Hi, I am trying to figure out how setup rust projects in a team. Let's say we have several projects/applications/programs that are mostly independent of each other. Since the built applications need to communicate, they are not complete independent, but share some types (which can also evolve).
Problems we had so far (not with rust, we don't use it yet):
Incompatible versions in production
If one system falls behind in version (maybe because a newer version needs newer hardware), it can be hard to update and maintain older versions
My questions are:
How would you setup these projects to manage the dependencies?
Is cargo the right tool for that? Will it work if some dependencies are not written in rust?
Cargo's workspaces sound applicable. In which case I would use a monorepo.
Not sure what exactly you are asking here. If you want to link some C library, you can definitely still use Cargo as you build system. I'm not too familiar with FFI in Rust though, so I can't say if/when Cargo becomes inapplicable for more complex scenarios.

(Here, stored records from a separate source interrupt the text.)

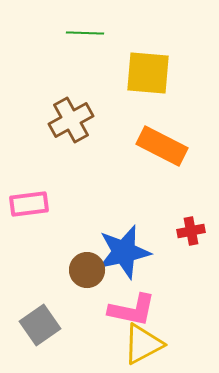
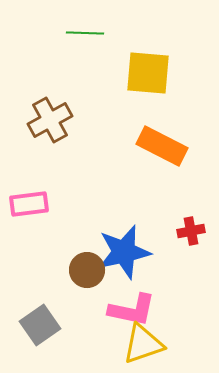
brown cross: moved 21 px left
yellow triangle: rotated 9 degrees clockwise
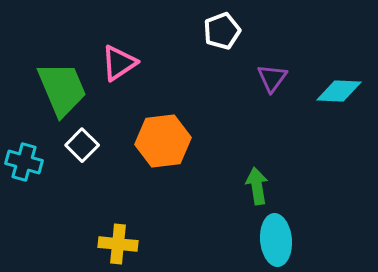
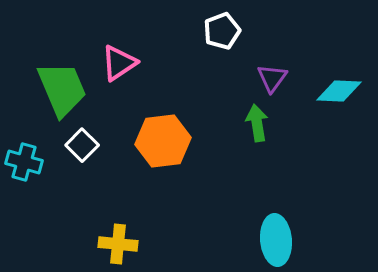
green arrow: moved 63 px up
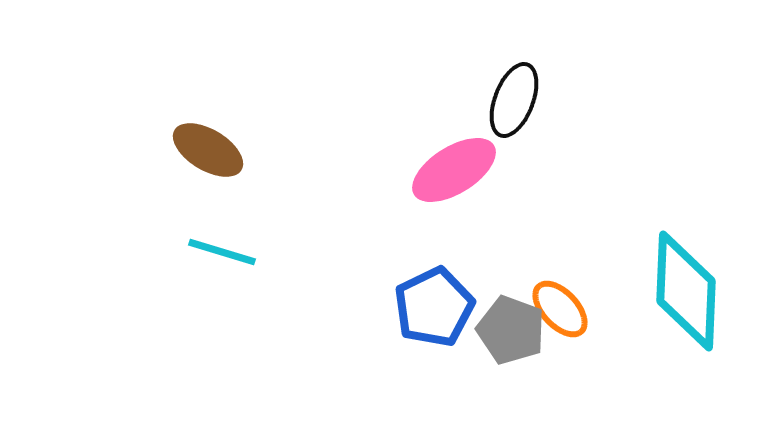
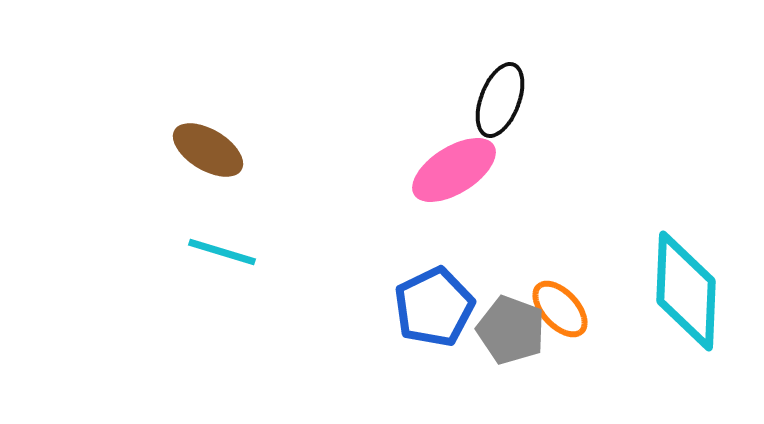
black ellipse: moved 14 px left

To share types only, I have to create an additional (shared) package, since a package can only have one lib crate. Then I can share the package with a monorepo or a git remote, right?
Sorry, let me rephrase: With dependencies I meant already existing projects that are written for example in c++. A new rust project might depend on a specific version of that in production. So the question is if I can (mis)use cargo as general dependency management / build tool. I guess, if I add a cargo.toml and build.rs to an existing c++ project, I can build all projects in a single workspace, right? Is that a good idea, though?
A package can only have on lib crate, that's correct. You can share it via monorepo, git remote, just some other git repository you have read access to, vendored, or via a registry like crates.io or your own private registry. See the specifying dependencies section of the Cargo book.
Like I said, I never had to deal with complex FFI settings and I don't maintain a *-sys crate, so my knowledge of when Cargo becomes unfeasible here is limited. You can definitely use build scripts to build a shared library and link it into your Cargo project. There are also great tools to ease the burden of FFIs like cxx and safer-ffi. You can also extend Cargo easily to support your custom workflows, i.e. see the xtask model.